The user A is associated with the first UE 121 and the user B is
associated with the second UE 122, i.e. each user uses a respective
UE for the conference call. The user A speaks a different language
than user B and the users are therefore using an in-call
translation service provide by the communication network 100. In
the media session there are thus two languages: an original
language that respective user uses, and a designated language,
which is a language into which audio input should be translated. In
addition to a translated audio, the in-call translation service
also provides a written transcript for everything that is said in
the media session. This means that when a user in the media session
says something, i.e. provides audio input, the audio input will be
transcribed and translated. The transcribed audio is provided as
transcripts to one or more participants in the media session e.g.
in both the original language and the designated language. Thereby,
the user who has spoken, i.e. whose audio uptake has generated the
transcript, will be able to see if the transcript correctly
reflects what was said. If the transcript in the original language
is correct, the translated transcript and the translated audio
input is assumed to be correct as well. Since the users speak
different languages, they have no way of knowing if the translation
is correct. Through the provision of the transcript however, they
are given a possibility to react if what they said has not been
correctly transcribed and thus not correctly translated.
[0045] This process may be illustrated by means of the example in
FIG. 3. In the example it is assumed that the user A speaks English
and the user B speaks Spanish. Furthermore, it is assumed that the
in-call translation service has been started, e.g. through a voice
command from at least one of the user A and the user B. Such a
voice command may be given to an operator controlled DA by the user
A and/or the user B, for example by saying "Operator, start
translating".
[0046] The user A begins the conversation and says "Hello" using
the first UE 121. The translation service of the communication
network may pick up the audio input and: [0047] 1. transcribe the
audio input into a transcript of the original language (i.e.

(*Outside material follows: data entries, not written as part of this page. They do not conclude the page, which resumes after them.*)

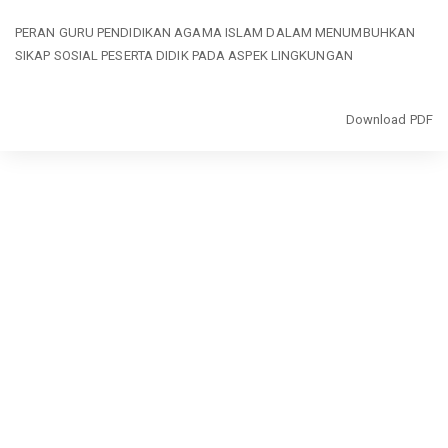
Return
PERAN GURU PENDIDIKAN AGAMA ISLAM DALAM MENUMBUHKAN
to
SIKAP SOSIAL PESERTA DIDIK PADA ASPEK LINGKUNGAN
Article
Details
Download
Download PDF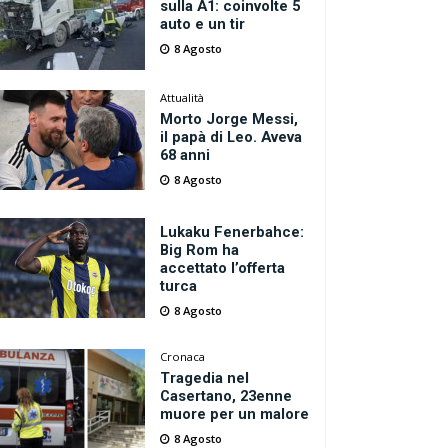
sulla A1: coinvolte 5
auto e un tir
8 Agosto
Attualità
Morto Jorge Messi,
il papà di Leo. Aveva
68 anni
8 Agosto
Lukaku Fenerbahce:
Big Rom ha
accettato l’offerta
turca
8 Agosto
Cronaca
Tragedia nel
Casertano, 23enne
muore per un malore
8 Agosto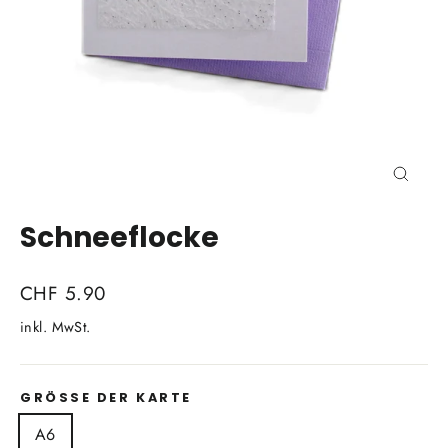
Schli
(Esc)
Schneeflocke
Normaler
CHF 5.90
Preis
inkl. MwSt.
GRÖSSE DER KARTE
A6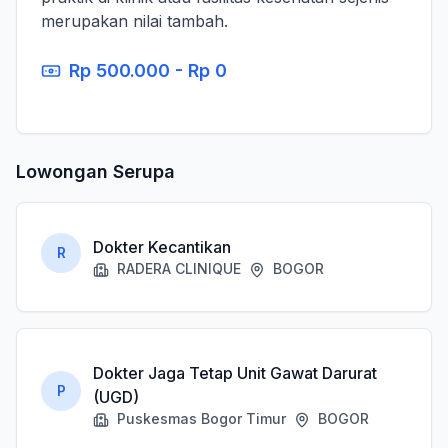
merupakan nilai tambah.
Rp 500.000 - Rp 0
Lowongan Serupa
Dokter Kecantikan
R
RADERA CLINIQUE
BOGOR
Dokter Jaga Tetap Unit Gawat Darurat
P
(UGD)
Puskesmas Bogor Timur
BOGOR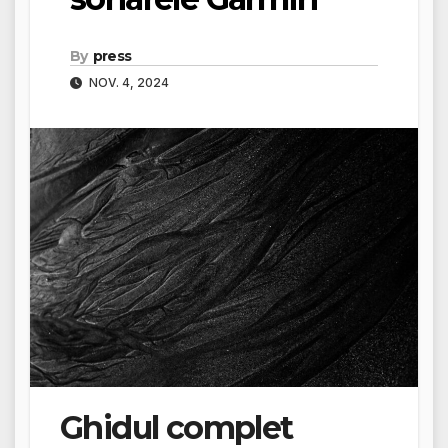
By
press
NOV. 4, 2024
Ghidul complet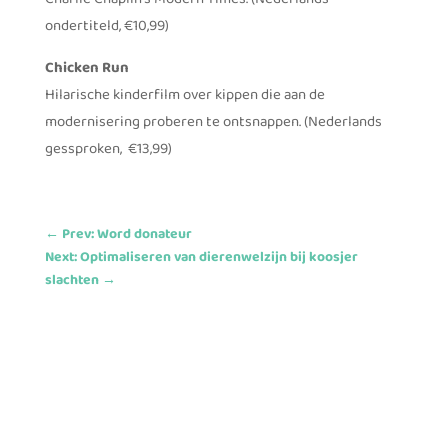
ondertiteld, €10,99)
Chicken Run
Hilarische kinderfilm over kippen die aan de
modernisering proberen te ontsnappen. (Nederlands
gessproken, €13,99)
←
Prev: Word donateur
Next: Optimaliseren van dierenwelzijn bij koosjer
slachten
→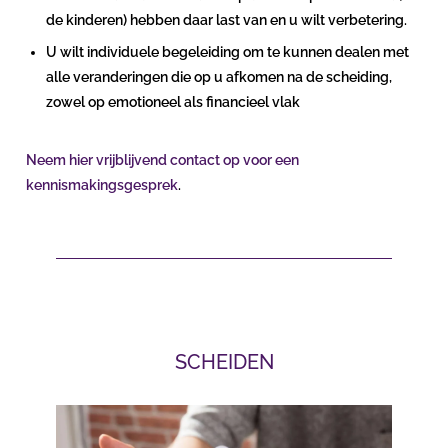
de kinderen) hebben daar last van en u wilt verbetering.
U wilt individuele begeleiding om te kunnen dealen met
alle veranderingen die op u afkomen na de scheiding,
zowel op emotioneel als financieel vlak
Neem hier vrijblijvend contact op voor een
kennismakingsgesprek
.
SCHEIDEN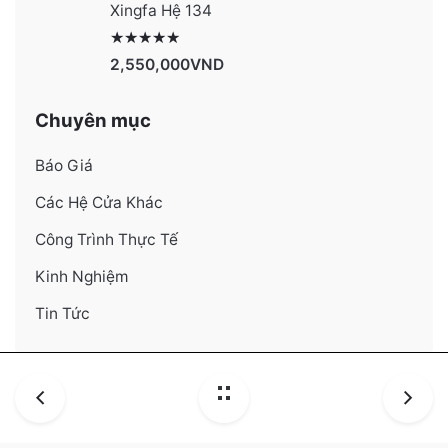
Xingfa Hệ 134
Được xếp hạng
4130
5 sao
2,550,000
VND
Chuyên mục
Báo Giá
Các Hệ Cửa Khác
Công Trình Thực Tế
Kinh Nghiệm
Tin Tức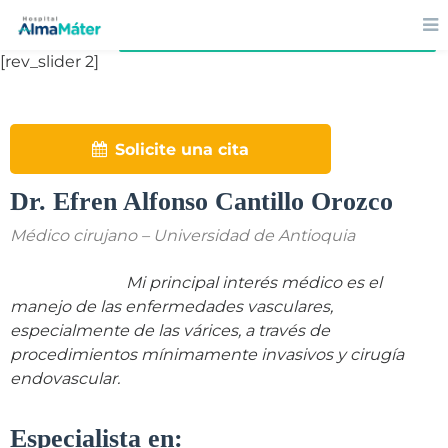
Volver al directorio
[rev_slider 2]
Solicite una cita
Dr. Efren Alfonso Cantillo Orozco
Médico cirujano – Universidad de Antioquia
Mi principal interés médico es el
manejo de las enfermedades vasculares,
especialmente de las várices, a través de
procedimientos mínimamente invasivos y cirugía
endovascular.
Especialista en: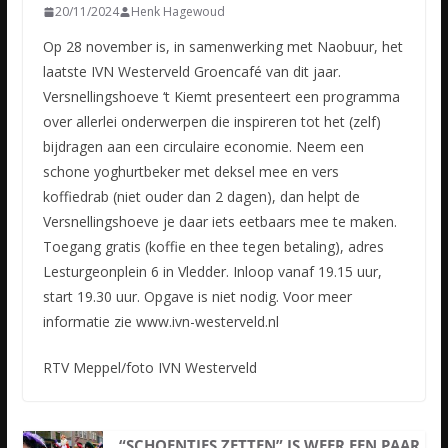
20/11/2024
Henk Hagewoud
Op 28 november is, in samenwerking met Naobuur, het
laatste IVN Westerveld Groencafé van dit jaar.
Versnellingshoeve ‘t Kiemt presenteert een programma
over allerlei onderwerpen die inspireren tot het (zelf)
bijdragen aan een circulaire economie. Neem een
schone yoghurtbeker met deksel mee en vers
koffiedrab (niet ouder dan 2 dagen), dan helpt de
Versnellingshoeve je daar iets eetbaars mee te maken.
Toegang gratis (koffie en thee tegen betaling), adres
Lesturgeonplein 6 in Vledder. Inloop vanaf 19.15 uur,
start 19.30 uur. Opgave is niet nodig. Voor meer
informatie zie www.ivn-westerveld.nl
RTV Meppel/foto IVN Westerveld
“SCHOENTJES ZETTEN” IS WEER EEN PAAR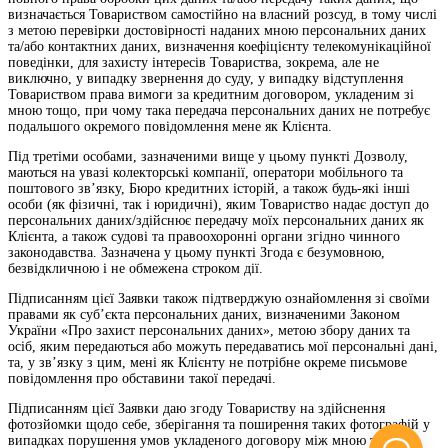
визначається Товариством самостійно на власний розсуд, в тому числі
з метою перевірки достовірності наданих мною персональних даних
та/або контактних даних, визначення коефіцієнту телекомунікаційної
поведінки, для захисту інтересів Товариства, зокрема, але не
виключно, у випадку звернення до суду, у випадку відступлення
Товариством права вимоги за кредитним договором, укладеним зі
мною тощо, при чому така передача персональних даних не потребує
подальшого окремого повідомлення мене як Клієнта.
Під третіми особами, зазначеними вище у цьому пункті Дозволу,
маються на увазі колекторські компанії, оператори мобільного та
поштового зв’язку, Бюро кредитних історій, а також будь-які інші
особи (як фізичні, так і юридичні), яким Товариство надає доступ до
персональних даних/здійснює передачу моїх персональних даних як
Клієнта, а також судові та правоохоронні органи згідно чинного
законодавства. Зазначена у цьому пункті Згода є безумовною,
безвідкличною і не обмежена строком дії.
Підписанням цієї Заявки також підтверджую ознайомлення зі своїми
правами як суб’єкта персональних даних, визначеними Законом
України «Про захист персональних даних», метою збору даних та
осіб, яким передаються або можуть передаватись мої персональні дані,
та, у зв’язку з цим, мені як Клієнту не потрібне окреме письмове
повідомлення про обставини такої передачі.
Підписанням цієї Заявки даю згоду Товариству на здійснення
фотозйомки щодо себе, зберігання та поширення таких фотографій у
випадках порушення умов укладеного договору між мною та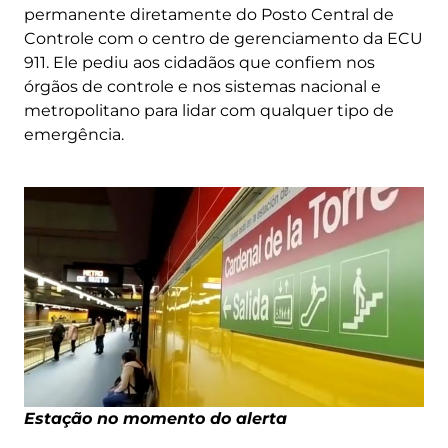
permanente diretamente do Posto Central de
Controle com o centro de gerenciamento da ECU
911. Ele pediu aos cidadãos que confiem nos
órgãos de controle e nos sistemas nacional e
metropolitano para lidar com qualquer tipo de
emergência.
Estação no momento do alerta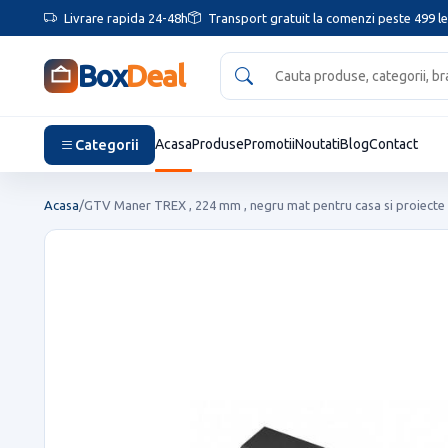
Livrare rapida 24-48h
Transport gratuit la comenzi peste 499 le
Box
Deal
Categorii
Acasa
Produse
Promotii
Noutati
Blog
Contact
Acasa
/
GTV Maner TREX , 224 mm , negru mat pentru casa si proiecte 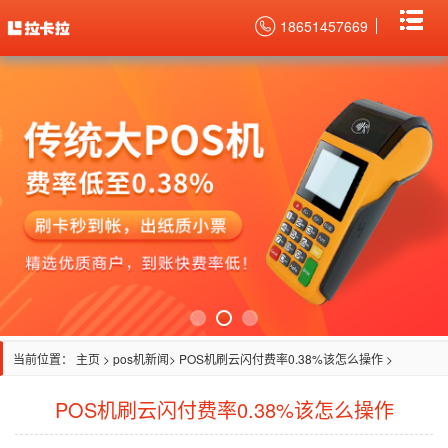
18651457669
当前位置：
主页
>
pos机新闻
> POS机刷云闪付费率0.38%该怎么操作 >
POS机刷云闪付费率0.38%该怎么操作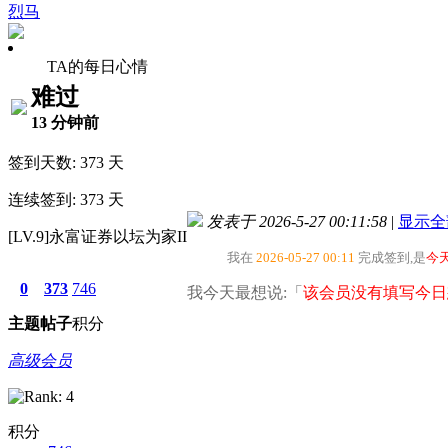
烈马
TA的每日心情
难过
13 分钟前
签到天数: 373 天
连续签到: 373 天
发表于 2026-5-27 00:11:58
|
显示全
[LV.9]永富证券以坛为家II
我在
2026-05-27 00:11
完成签到,是
今
0
373
746
我今天最想说:「
该会员没有填写今日
主题
帖子
积分
高级会员
积分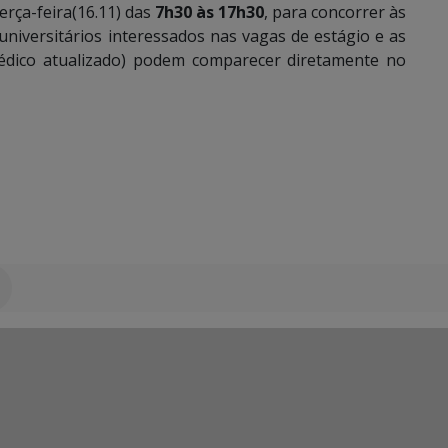
terça-feira(16.11) das
7h30 às 17h30
, para concorrer às
niversitários interessados nas vagas de estágio e as
édico atualizado) podem comparecer diretamente no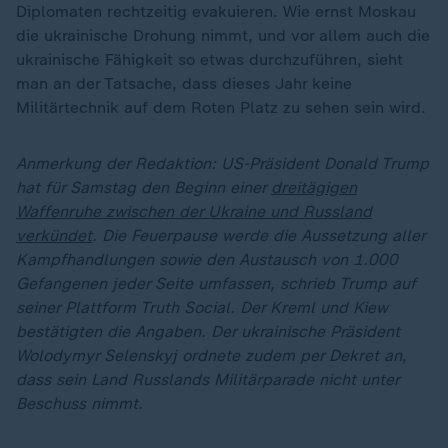
Diplomaten rechtzeitig evakuieren. Wie ernst Moskau
die ukrainische Drohung nimmt, und vor allem auch die
ukrainische Fähigkeit so etwas durchzuführen, sieht
man an der Tatsache, dass dieses Jahr keine
Militärtechnik auf dem Roten Platz zu sehen sein wird.
Anmerkung der Redaktion: US-Präsident Donald Trump
hat für Samstag den Beginn einer
dreitägigen
Waffenruhe zwischen der Ukraine und Russland
verkündet
. Die Feuerpause werde die Aussetzung aller
Kampfhandlungen sowie den Austausch von 1.000
Gefangenen jeder Seite umfassen, schrieb Trump auf
seiner Plattform Truth Social. Der Kreml und Kiew
bestätigten die Angaben. Der ukrainische Präsident
Wolodymyr Selenskyj ordnete zudem per Dekret an,
dass sein Land Russlands Militärparade nicht unter
Beschuss nimmt.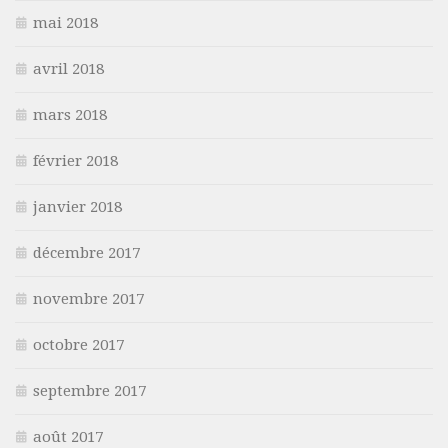
mai 2018
avril 2018
mars 2018
février 2018
janvier 2018
décembre 2017
novembre 2017
octobre 2017
septembre 2017
août 2017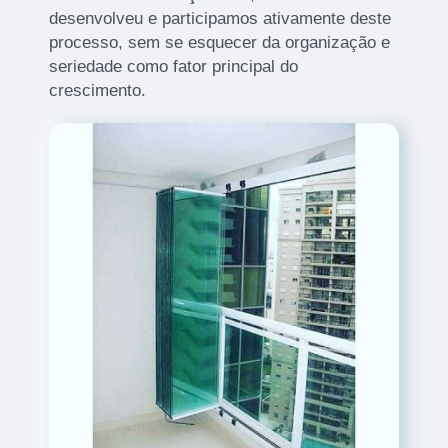
desenvolveu e participamos ativamente deste
processo, sem se esquecer da organização e
seriedade como fator principal do
crescimento.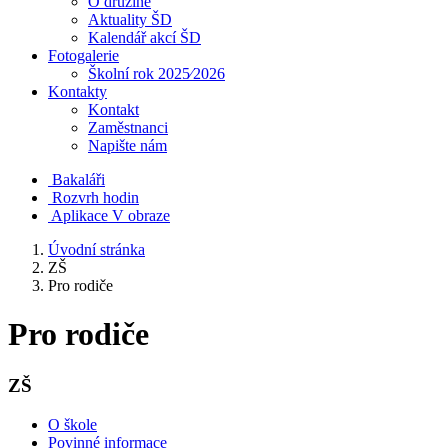
O družině
Aktuality ŠD
Kalendář akcí ŠD
Fotogalerie
Školní rok 2025⁄2026
Kontakty
Kontakt
Zaměstnanci
Napište nám
Bakaláři
Rozvrh hodin
Aplikace V obraze
Úvodní stránka
ZŠ
Pro rodiče
Pro rodiče
ZŠ
O škole
Povinné informace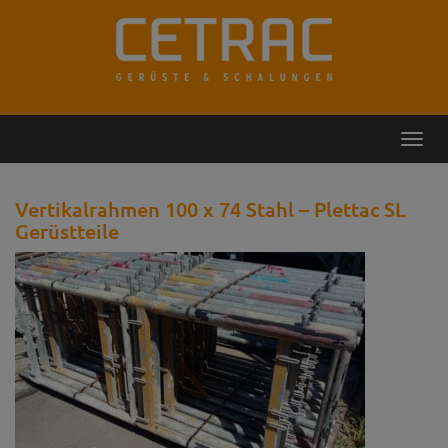
Rückruf
Kontakt
Toggl
navig
Vertikalrahmen 100 x 74 Stahl – Plettac SL
Gerüstteile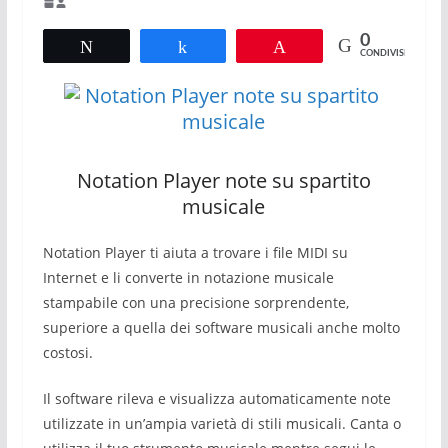
0
Tweet
Share
Pin
CONDIVISIONI
Notation Player note su spartito
musicale
Notation Player ti aiuta a trovare i file MIDI su
Internet e li converte in notazione musicale
stampabile con una precisione sorprendente,
superiore a quella dei software musicali anche molto
costosi.
Il software rileva e visualizza automaticamente note
utilizzate in un’ampia varietà di stili musicali. Canta o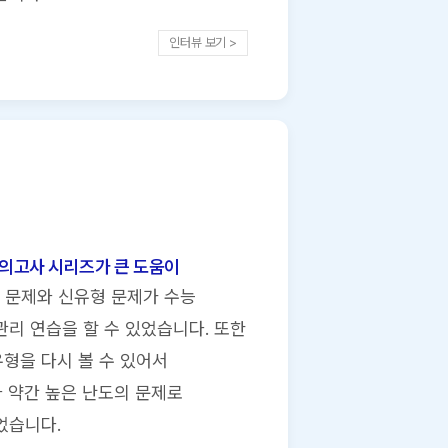
인터뷰 보기 >
모의고사 시리즈가 큰 도움이
 문제와 신유형 문제가 수능
리 연습을 할 수 있었습니다. 또한
유형을 다시 볼 수 있어서
다 약간 높은 난도의 문제로
었습니다.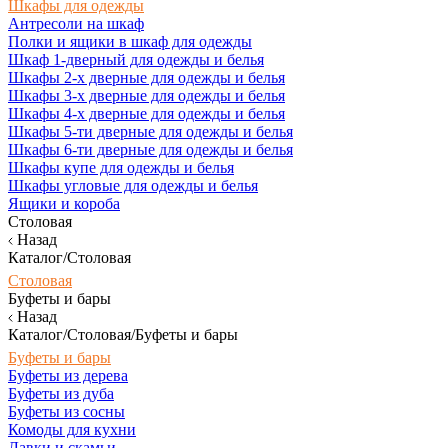
Шкафы для одежды
Антресоли на шкаф
Полки и ящики в шкаф для одежды
Шкаф 1-дверный для одежды и белья
Шкафы 2-х дверные для одежды и белья
Шкафы 3-х дверные для одежды и белья
Шкафы 4-х дверные для одежды и белья
Шкафы 5-ти дверные для одежды и белья
Шкафы 6-ти дверные для одежды и белья
Шкафы купе для одежды и белья
Шкафы угловые для одежды и белья
Ящики и короба
Столовая
Назад
Каталог/Столовая
Столовая
Буфеты и бары
Назад
Каталог/Столовая/Буфеты и бары
Буфеты и бары
Буфеты из дерева
Буфеты из дуба
Буфеты из сосны
Комоды для кухни
Лавки и скамьи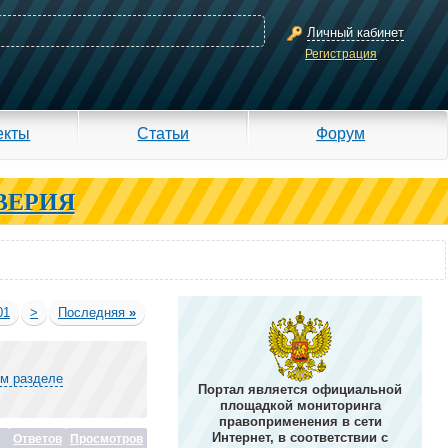
Личный кабинет
Регистрация
екты
Статьи
Форум
ВЕРИЯ
01
>
Последняя
»
ом разделе
Портал является официальной
площадкой мониторинга
правоприменения в сети
Интернет, в соответствии с
Ответов
Просмотров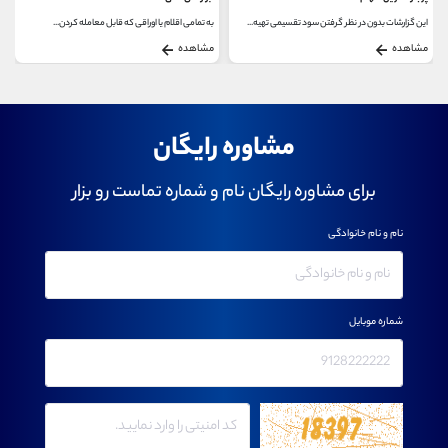
به تمامی اقلام یا اوراقی که قابل معامله کردن...
بازار سرمایه همواره به عنوان یک محیط جذاب برای...
مشاهده
مشاهده
مشاوره رایگان
برای مشاوره رایگان نام و شماره تماست رو بزار
نام و نام خانوادگی
شماره موبایل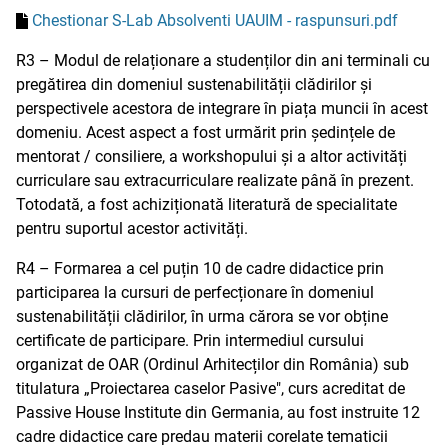
Chestionar S-Lab Absolventi UAUIM - raspunsuri.pdf
R3 – Modul de relaționare a studenților din ani terminali cu
pregătirea din domeniul sustenabilității clădirilor și
perspectivele acestora de integrare în piața muncii în acest
domeniu. Acest aspect a fost urmărit prin ședințele de
mentorat / consiliere, a workshopului și a altor activități
curriculare sau extracurriculare realizate până în prezent.
Totodată, a fost achiziționată literatură de specialitate
pentru suportul acestor activități.
R4 – Formarea a cel puțin 10 de cadre didactice prin
participarea la cursuri de perfecționare în domeniul
sustenabilității clădirilor, în urma cărora se vor obține
certificate de participare. Prin intermediul cursului
organizat de OAR (Ordinul Arhitecților din România) sub
titulatura „Proiectarea caselor Pasive", curs acreditat de
Passive House Institute din Germania, au fost instruite 12
cadre didactice care predau materii corelate tematicii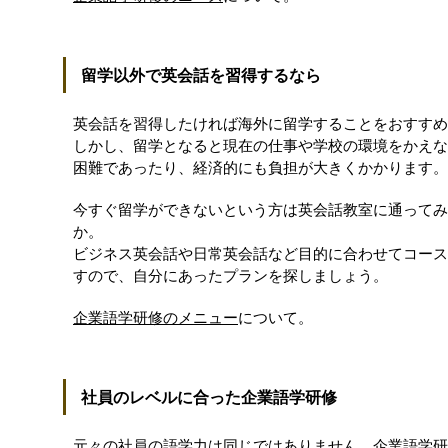
留学以外で英会話を習得するなら
英会話を習得したければ海外に留学することをおすすめ
しかし、留学となると現在の仕事や学校の環境をかえな
困難であったり、経済的にも負担が大きくかかります。
今すぐ留学ができないという方は英会話教室に通ってみ
か。
ビジネス英会話や日常英会話など目的に合わせてコース
すので、自分にあったプランを探しましょう。
企業語学研修のメニュー
について。
社員のレベルに合った企業語学研修
元々の社員の語学力は同じではありません。企業
語学研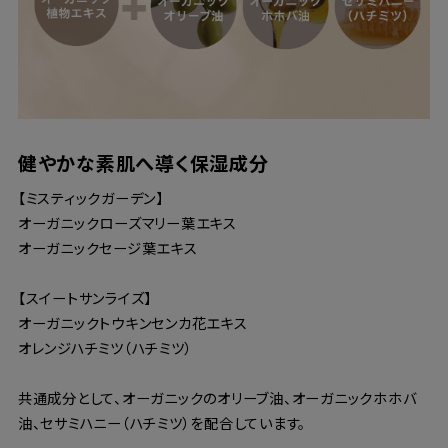
健やかな素肌へ導く保湿成分
【ミスティックガーデン】
オーガニックローズマリー葉エキス
オーガニックセージ葉エキス
【スイートサンライズ】
オーガニックトウキンセンカ花エキス
オレンジハチミツ（ハチミツ）
共通成分として、オーガニックのオリーブ油、オーガニックホホバ
油、セサミハニー（ハチミツ）を配合しています。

English); [0048] 2. translate the transcript into a transcript in
the designated language (i.e. Spanish); and [0049] 3. translate the
transcript in the designated language into an audio output in the
designated language (i.e. Spanish).
[0050] Both the original and designated language transcripts may be
provided to both the user A, via the first UE 121, and to the user
B, via the second UE 122. In the example in FIG. 3, the transcripts
are displayed on-screen to the respective user. As may be seen on
the illustrated screens of the respective UE, both users, i.e. the
user A and the user B, are provided with transcripts in English and
Spanish.
[0051] In line 1, the user A has said "Hello", which was correctly
picked up by the translation service and transcribed in English and
Spanish and provided as audio in Spanish to the user B. In FIG. 3,
lines from the user B are italicized. It can thus be seen that user
B answers "!Hola!" (line 2) when the user A says "Hello!" (line 1).
Thereafter, the user A says "When can we meet?" (line 3) and the
user B answers "La proxima semana. Esta bien?" (line 4).
[0052] The users A and B may speak to each other in a normal
fashion and follow the transcripts to make sure that what they say
is picked up correctly. The user A may detect that when he/she says
"Yes, that's great", the audio input has incorrectly been
interpreted as "Yes, that's late", as shown in the transcript of
line 5. The user A notices this mistake since the transcript does
not correspond to what was said. The user A wants to alert the user
B to the fact that there's been a mistake, so as to avoid a
misunderstanding. Thus, in order to provide an indication of an
error in the transcript, which will generate an incorrect
translation, to the user B, the user A may e.g. click the incorrect
line, i.e. line 5. The line 5 may then immediately change its
appearance, so that it draws the attention of the user B in
particular. The change in appearance may also be useful to the user
A since the user A then knows that the error indication was
properly registered. In the example in FIG. 3, the text has become
bold and underlined in response to a touch command given by the
user A. Other options are of course possible as well, such as color
or font change, or the appearance of a flag or other icon.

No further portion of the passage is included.